„Militärische Optionen gering“ Ringen um Waffenruhe in Syrien geht weiter
London/Lausanne/Luxemburg (dpa) - Nach den Syrien-Gesprächen in Lausanne und London vom Wochenende kommen an diesem Montag die Außenminister der EU-Staaten zu Beratungen in Luxemburg zusammen.
Thema des Treffens ist unter anderem die Frage, wie die Europäische Union die internationalen Bemühungen für eine humanitäre Waffenruhe besser unterstützen kann. Umstritten ist dabei, ob gegen Russland neue Sanktionen verhängt werden sollten.
Kreml-Chef Wladimir Putin lässt dem syrischen Machthaber Baschar al-Assad weiter massive militärische Unterstützung zukommen. Diese gilt als ein Grund für die katastrophale humanitäre Situation in der syrischen Stadt Aleppo.
Im Gespräch ist, weitere Syrer mit EU-Sanktionen zu belegen. Dies wird allerdings eher als eine symbolische Maßnahme gesehen, da gegen die wichtigsten inländischen Unterstützer und Akteure des Assad-Regimes bereits seit langem EU-Einreiseverbote und Vermögenssperren gelten.
US-Außenminister John Kerry hält ein noch umfangreicheres militärisches Eingreifen des Westens in Syrien für unwahrscheinlich. Das machte Kerry bei einer Pressekonferenz mit seinem britischen Kollegen Boris Johnson am Sonntag in London deutlich. Präsident Barack Obama habe zwar keine Option vom Tisch genommen, doch es gebe „keinen großen Appetit in Europa, in den Krieg zu ziehen“, sagte Kerry.
Johnson sprach sich für Sanktionen gegen Russland aus. „Ich glaube, die wirkungsvollste Waffe, die wir zur Zeit haben, ist unsere Fähigkeit, Präsident Putin und die Russen die Konsequenz ihres Handelns spüren zu lassen“, sagte Johnson.
Genau diese Strategie betrachtet SPD-Fraktionschef Thomas Oppermann hingegen als untauglich. „In Syrien und Aleppo brauchen wir jetzt schnelle Lösungen“, sagte er der „Bild“-Zeitung (Montag). „Sanktionen wirken, wenn überhaupt, nur mittel- und langfristig.“ Einen wirksamen Abschreckungseffekt, Gerechtigkeit für die Opfer und Aussicht auf Frieden gebe es nur, wenn Kriegsverbrecher damit rechnen müssten, vor dem Internationalen Strafgerichtshof in Den Haag zu landen.

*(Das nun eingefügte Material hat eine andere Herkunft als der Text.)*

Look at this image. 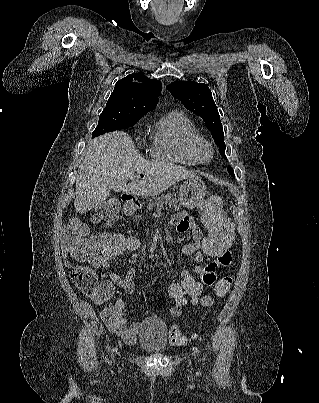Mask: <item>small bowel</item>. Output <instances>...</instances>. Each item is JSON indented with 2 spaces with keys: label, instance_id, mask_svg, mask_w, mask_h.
<instances>
[{
  "label": "small bowel",
  "instance_id": "small-bowel-1",
  "mask_svg": "<svg viewBox=\"0 0 319 403\" xmlns=\"http://www.w3.org/2000/svg\"><path fill=\"white\" fill-rule=\"evenodd\" d=\"M170 224L175 226L178 232H189L192 237V241L182 246L181 252L184 255H194L195 264L196 259L199 258L200 250L202 249V243L205 236L201 228L194 222L193 218L187 213L175 214ZM88 238V237H87ZM139 241V240H138ZM140 246V242H139ZM70 255L67 249L64 250L65 266L73 270H91L93 268L97 271H104L101 279L98 280V285L93 286L91 292L92 300H101L102 304H108L109 300L114 299L116 293V286L127 294H133L135 292L134 276L136 274V268L130 267L124 276H119L114 273L106 272L109 267V263L114 258H98L90 259L85 262L88 266H75L67 257ZM233 252L231 249H224L217 258V263L211 264L210 267H205V271L202 274V283L204 286H211L218 276L219 271L223 270L227 264L230 263ZM92 271V270H91ZM181 275H190L189 270H183ZM109 282L115 285H109ZM175 291H168V297L172 304L175 300ZM191 304H201L203 306H212L214 301L211 296H197L196 300H188ZM125 301L122 298L116 299L114 304L105 307L101 311V318L109 328L110 335H117L123 342L127 344H133L137 341L138 333L140 332V325L138 323L129 324L124 314ZM183 309L174 310L173 305L171 308V314L175 317L181 314Z\"/></svg>",
  "mask_w": 319,
  "mask_h": 403
}]
</instances>
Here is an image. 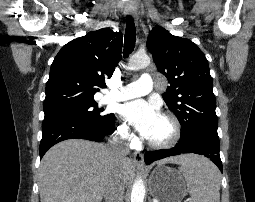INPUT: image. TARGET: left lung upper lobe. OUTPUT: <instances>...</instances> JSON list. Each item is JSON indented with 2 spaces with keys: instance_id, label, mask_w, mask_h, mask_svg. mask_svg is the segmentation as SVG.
Wrapping results in <instances>:
<instances>
[{
  "instance_id": "5c2ea615",
  "label": "left lung upper lobe",
  "mask_w": 255,
  "mask_h": 202,
  "mask_svg": "<svg viewBox=\"0 0 255 202\" xmlns=\"http://www.w3.org/2000/svg\"><path fill=\"white\" fill-rule=\"evenodd\" d=\"M147 47L170 84L163 99L182 126L180 140L218 138L216 100L203 52L189 39L173 36L160 26L150 32Z\"/></svg>"
}]
</instances>
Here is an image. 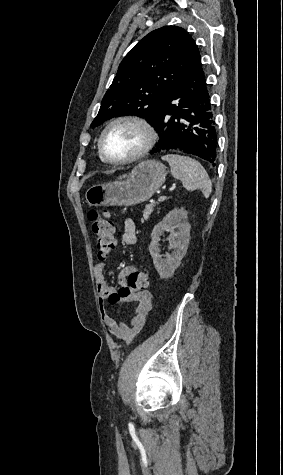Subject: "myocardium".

Kerry, der sich am Samstag mit seinem russischen Kollegen Sergej Lawrow und Vertretern regionaler Mächte in Lausanne getroffen hatte, erhob schwere Vorwürfe gegen Moskau. Er verglich Russlands Vorgehen in Aleppo, das schwere Kriegsschäden davongetragen hat und nach wie vor Schauplatz verheerender Bombardements ist, mit der Zerstörung der tschetschenischen Hauptstadt Grosny. Erst am Sonntag wurden nach Angaben der Syrischen Beobachtungsstelle für Menschenrechte wieder 31 Menschen bei Luft- und Raketenangriffen auf den von Rebellen gehaltenen Teil der Stadt getötet.
Russland forderte am Sonntag erneut eine klare Trennung der moderaten Opposition von Terrorgruppen wie Fatah-al-Scham, der früheren Al-Nusra-Front. Nur eine solche Distanzierung könne eine Feuerpause sowie Hilfslieferungen ermöglichen, teilte das Außenministerium in Moskau mit.

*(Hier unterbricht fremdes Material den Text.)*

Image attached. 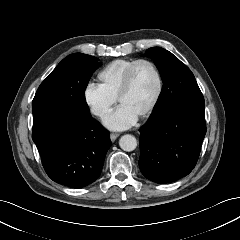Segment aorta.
Here are the masks:
<instances>
[{
  "instance_id": "1",
  "label": "aorta",
  "mask_w": 240,
  "mask_h": 240,
  "mask_svg": "<svg viewBox=\"0 0 240 240\" xmlns=\"http://www.w3.org/2000/svg\"><path fill=\"white\" fill-rule=\"evenodd\" d=\"M119 146L122 150L130 152L136 149L137 140L133 135H123L119 140Z\"/></svg>"
}]
</instances>
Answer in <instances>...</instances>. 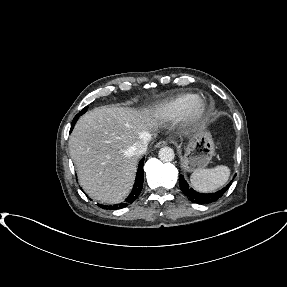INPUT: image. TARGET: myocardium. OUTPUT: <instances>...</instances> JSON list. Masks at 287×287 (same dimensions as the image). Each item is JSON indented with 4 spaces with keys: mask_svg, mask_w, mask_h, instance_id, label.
Returning <instances> with one entry per match:
<instances>
[{
    "mask_svg": "<svg viewBox=\"0 0 287 287\" xmlns=\"http://www.w3.org/2000/svg\"><path fill=\"white\" fill-rule=\"evenodd\" d=\"M209 111V104L201 97H195L181 114L186 124H196L203 120Z\"/></svg>",
    "mask_w": 287,
    "mask_h": 287,
    "instance_id": "f54148a6",
    "label": "myocardium"
}]
</instances>
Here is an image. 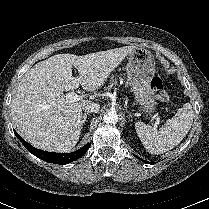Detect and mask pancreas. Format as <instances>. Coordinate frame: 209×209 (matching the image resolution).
<instances>
[{
	"label": "pancreas",
	"instance_id": "cf45deb5",
	"mask_svg": "<svg viewBox=\"0 0 209 209\" xmlns=\"http://www.w3.org/2000/svg\"><path fill=\"white\" fill-rule=\"evenodd\" d=\"M116 83H117V79L114 78V76H112L109 81V85L107 87H105V90H110L113 87V85Z\"/></svg>",
	"mask_w": 209,
	"mask_h": 209
}]
</instances>
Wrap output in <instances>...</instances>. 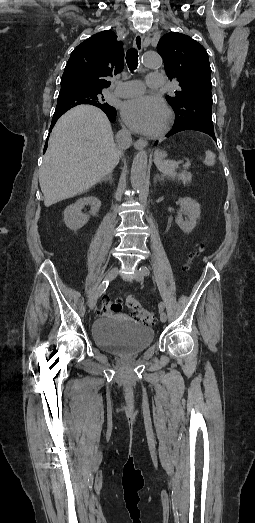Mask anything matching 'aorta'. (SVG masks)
<instances>
[{
  "label": "aorta",
  "instance_id": "aorta-1",
  "mask_svg": "<svg viewBox=\"0 0 255 523\" xmlns=\"http://www.w3.org/2000/svg\"><path fill=\"white\" fill-rule=\"evenodd\" d=\"M143 64L147 68H158L162 59L157 52H146L143 55ZM148 155L145 150L137 153L131 168V184L134 190L141 191L146 184Z\"/></svg>",
  "mask_w": 255,
  "mask_h": 523
}]
</instances>
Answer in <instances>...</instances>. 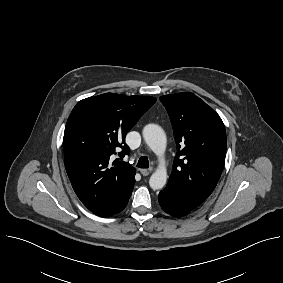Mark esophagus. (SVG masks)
Returning a JSON list of instances; mask_svg holds the SVG:
<instances>
[{"mask_svg":"<svg viewBox=\"0 0 283 283\" xmlns=\"http://www.w3.org/2000/svg\"><path fill=\"white\" fill-rule=\"evenodd\" d=\"M140 173L143 176H148L150 174V170L149 169H140Z\"/></svg>","mask_w":283,"mask_h":283,"instance_id":"obj_1","label":"esophagus"}]
</instances>
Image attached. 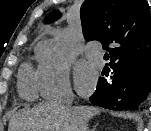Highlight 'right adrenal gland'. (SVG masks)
Returning <instances> with one entry per match:
<instances>
[{
    "instance_id": "2a0ac1e0",
    "label": "right adrenal gland",
    "mask_w": 151,
    "mask_h": 131,
    "mask_svg": "<svg viewBox=\"0 0 151 131\" xmlns=\"http://www.w3.org/2000/svg\"><path fill=\"white\" fill-rule=\"evenodd\" d=\"M96 126H97V125H95V126L93 127V129H92L91 131H95V129H96Z\"/></svg>"
}]
</instances>
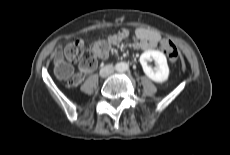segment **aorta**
Listing matches in <instances>:
<instances>
[{
  "mask_svg": "<svg viewBox=\"0 0 230 155\" xmlns=\"http://www.w3.org/2000/svg\"><path fill=\"white\" fill-rule=\"evenodd\" d=\"M128 64L125 63V62H121L119 65H118V70L123 72V71H126L128 70Z\"/></svg>",
  "mask_w": 230,
  "mask_h": 155,
  "instance_id": "aorta-1",
  "label": "aorta"
}]
</instances>
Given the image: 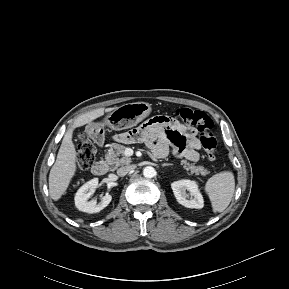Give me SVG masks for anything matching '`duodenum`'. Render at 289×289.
<instances>
[{"mask_svg":"<svg viewBox=\"0 0 289 289\" xmlns=\"http://www.w3.org/2000/svg\"><path fill=\"white\" fill-rule=\"evenodd\" d=\"M109 165L105 160L97 161L92 166V173L95 175H103L107 173Z\"/></svg>","mask_w":289,"mask_h":289,"instance_id":"duodenum-1","label":"duodenum"}]
</instances>
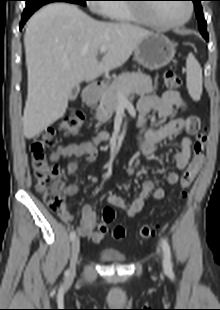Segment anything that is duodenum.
<instances>
[{
  "label": "duodenum",
  "mask_w": 220,
  "mask_h": 310,
  "mask_svg": "<svg viewBox=\"0 0 220 310\" xmlns=\"http://www.w3.org/2000/svg\"><path fill=\"white\" fill-rule=\"evenodd\" d=\"M104 83L102 81H94L90 87V90L85 95V101L89 104H93L97 100L98 94L103 90ZM102 138L105 139L106 136L103 134Z\"/></svg>",
  "instance_id": "duodenum-1"
}]
</instances>
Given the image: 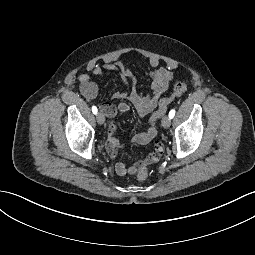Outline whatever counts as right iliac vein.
<instances>
[{
	"label": "right iliac vein",
	"instance_id": "1",
	"mask_svg": "<svg viewBox=\"0 0 255 255\" xmlns=\"http://www.w3.org/2000/svg\"><path fill=\"white\" fill-rule=\"evenodd\" d=\"M98 124L102 125L105 121V116L102 112H99L96 116Z\"/></svg>",
	"mask_w": 255,
	"mask_h": 255
}]
</instances>
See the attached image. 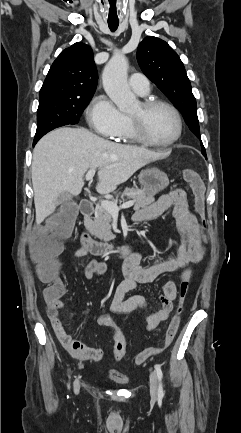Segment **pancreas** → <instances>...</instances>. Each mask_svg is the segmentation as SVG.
<instances>
[{
  "label": "pancreas",
  "instance_id": "pancreas-1",
  "mask_svg": "<svg viewBox=\"0 0 241 433\" xmlns=\"http://www.w3.org/2000/svg\"><path fill=\"white\" fill-rule=\"evenodd\" d=\"M125 197L134 201V210L147 207L155 201L152 195L147 194L142 189H126L121 194L120 199H113L111 202L117 204L119 201L125 200ZM111 222V214L102 206H98L88 230L95 238L109 242L115 239V235L111 232Z\"/></svg>",
  "mask_w": 241,
  "mask_h": 433
}]
</instances>
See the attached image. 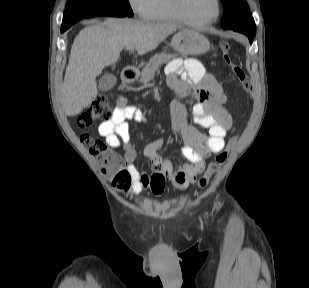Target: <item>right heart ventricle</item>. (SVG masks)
Instances as JSON below:
<instances>
[{
	"label": "right heart ventricle",
	"instance_id": "obj_1",
	"mask_svg": "<svg viewBox=\"0 0 309 288\" xmlns=\"http://www.w3.org/2000/svg\"><path fill=\"white\" fill-rule=\"evenodd\" d=\"M146 18L155 22L180 23L173 11L171 0H151Z\"/></svg>",
	"mask_w": 309,
	"mask_h": 288
}]
</instances>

Die Gespräche im schweizerischen Lausanne waren am Samstag nach nur rund fünf Stunden ohne konkrete Ergebnisse zu Ende gegangen. Trotzdem soll es weitere Beratungengeben. Die Bemühungen würden Anfang der Woche fortgesetzt, hieß es nach einem Telefongespräch zwischen Kerry und Bundesaußenminister Frank-Walter Steinmeier am Sonntag im Auswärtigen Amt in Berlin.
Im syrischen Bürgerkrieg sind seit 2011 mehr als 400 000 Menschen getötet worden, fünf Millionen Syrer flohen ins Ausland. Anläufe zum Frieden scheiterten immer wieder.